Living alone, poor social support, being overweight or underweight, presence of diabetes mellitus, stroke, and visual impairment were not associated with functional limitation. This finding is also similar to previous findings for advanced age [41], female gender [48], presence of arthritis [49] and depressive symptomatology [49, 50] being associated with functional limitation. This study is limited by involving only elderly people in rural community, excluding elders from institutions as well drawing of inferences between health-related variables and physical disability or functional limitation. Other limitations include study design (cross-sectional design), which does not allow determination of direction of causality despite the presence of associations. In addition, the study design does not also include information on duration of disability thus making it difficult to confirm that some of the disabilities were or were not transient in nature. This study, however, has a number of strengths; this is one of the very few studies to assess the prevalence and correlates of performance-based functional limitation among elderly Nigerians. Validated measures of disability that conform with theories of aging were used, for example, in the Nagi model of disablement; functional limitation takes priority before (precedes) disability [51]. This study also revealed that severe malnutrition was associated with disability. Relationship between malnutrition and disability has also been reported by a previous study in rural Malawi, where Chilima and Ismail observed a relationship between undernutrition and handgrip strength, psychomotor speed and coordination, and mobility and ability to carry out activities of daily living independently [52].

5. Conclusion

Disability in old age is an important indicator of any community population health, as elderly people usually have more than one illness, and the functional impacts of combined conditions provide a better measure of health than do diagnostic categories.
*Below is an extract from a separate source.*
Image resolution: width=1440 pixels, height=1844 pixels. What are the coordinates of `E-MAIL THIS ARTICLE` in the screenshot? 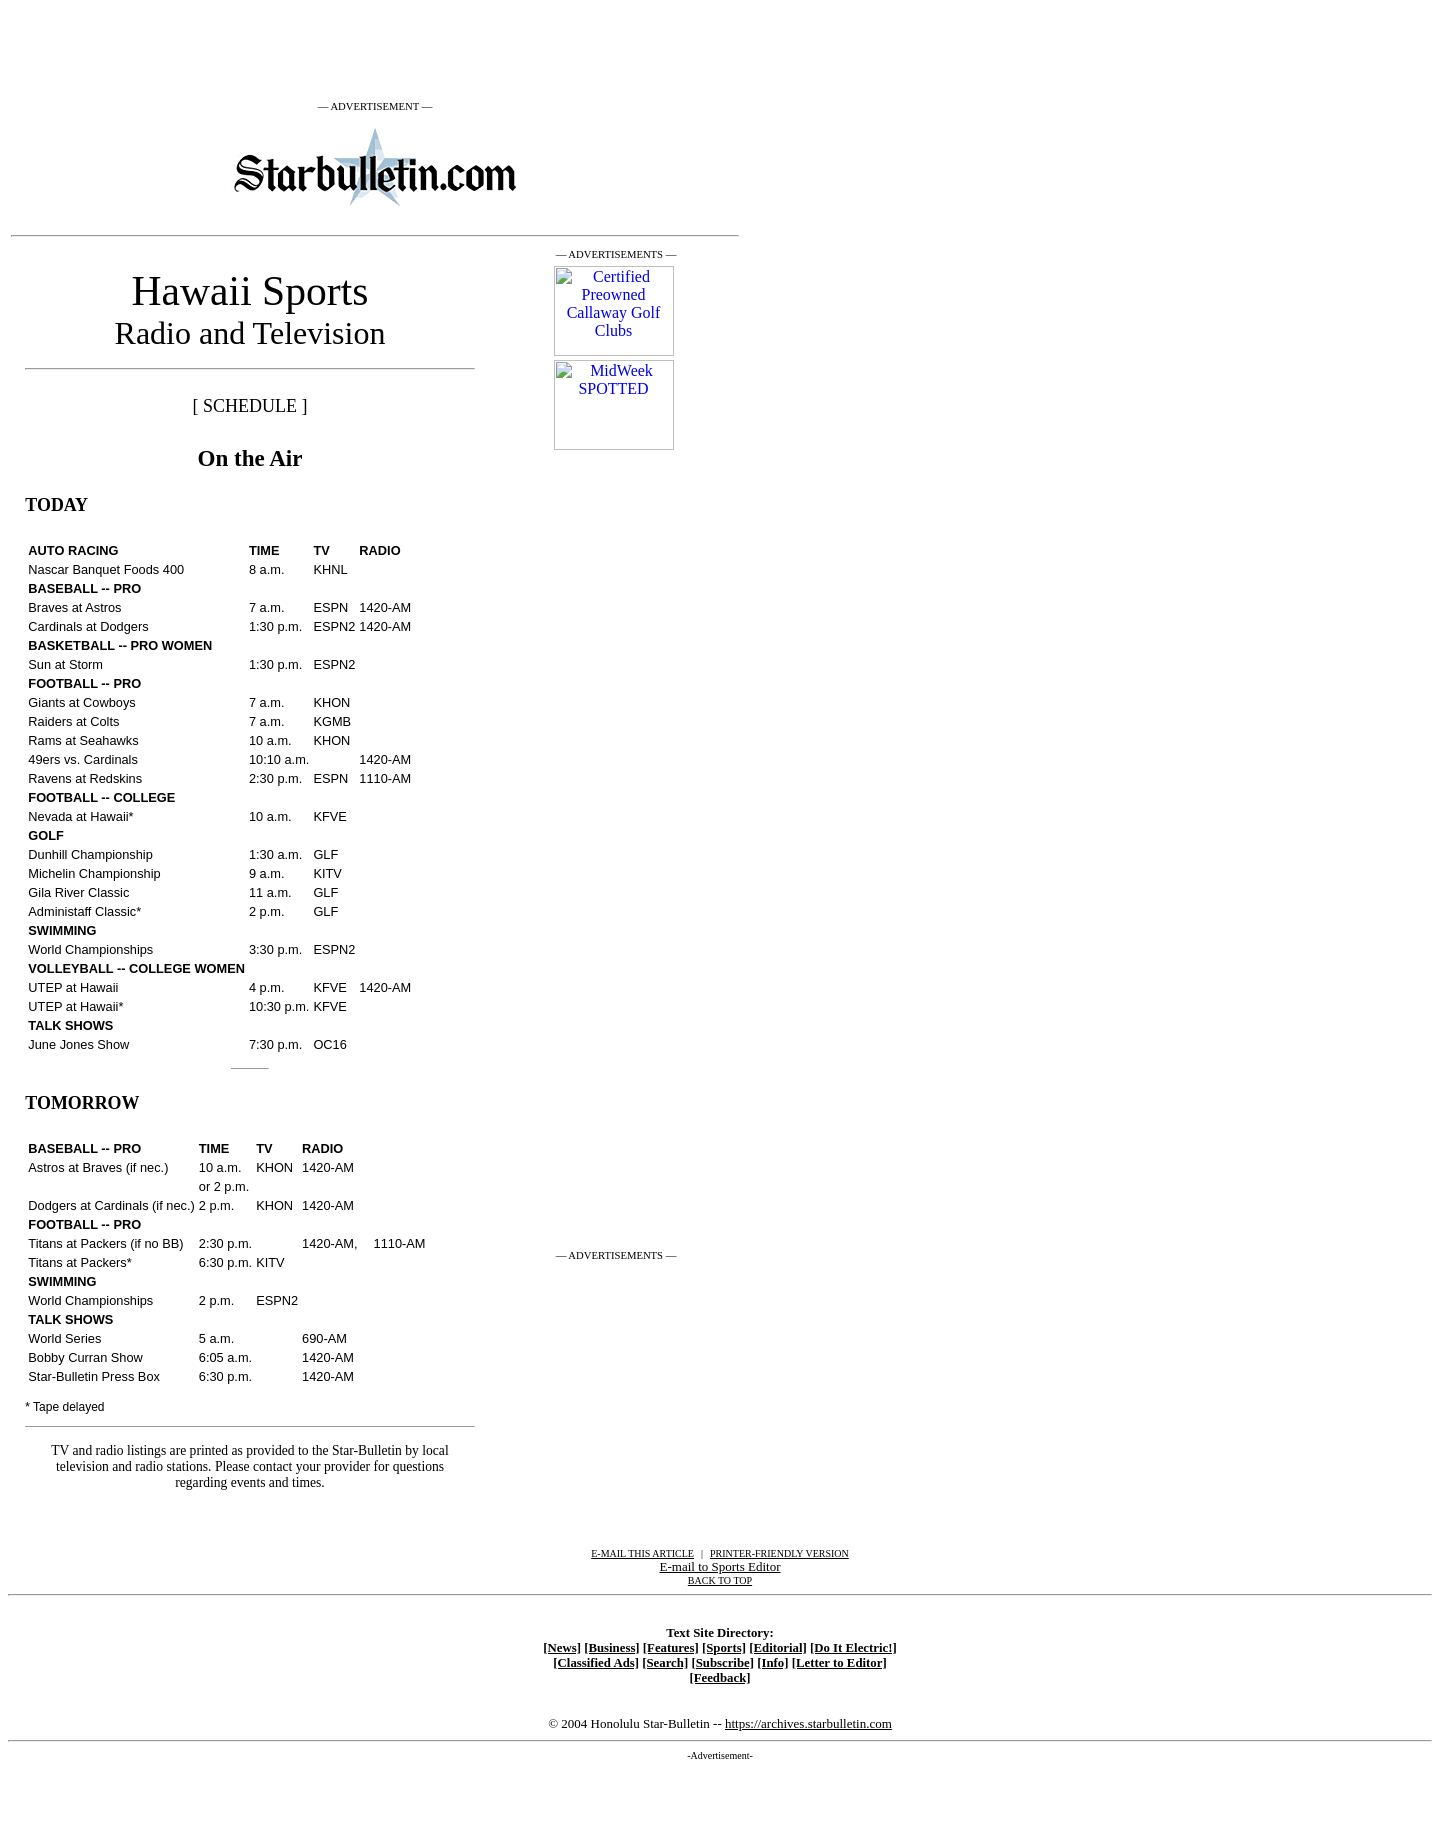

In addition, in developing countries, access to physicians is limited, and most ailments in the elderly are associated with old age. This study has shown that the overall pattern of disability in Nigeria has the relationships similar with studies elsewhere. Of particular note is that physical disability and functional limitation is common in Nigerian elderly. Though the prevalent rates of physical disability and functional limitation is higher than that obtainable in developed countries but similar and comparable to partner developing countries. More importantly, elderly women, especially those with advanced age, chronic diseases, depressive symptomatology, and visual impairments showed greater risk of disability and functional limitation compared with elderly men. This finding is indispensable when considering those to focus for appropriate prevention and intervention strategies like physical exercise, health education, and home visits of high-risk individuals in community-dwelling Nigerians.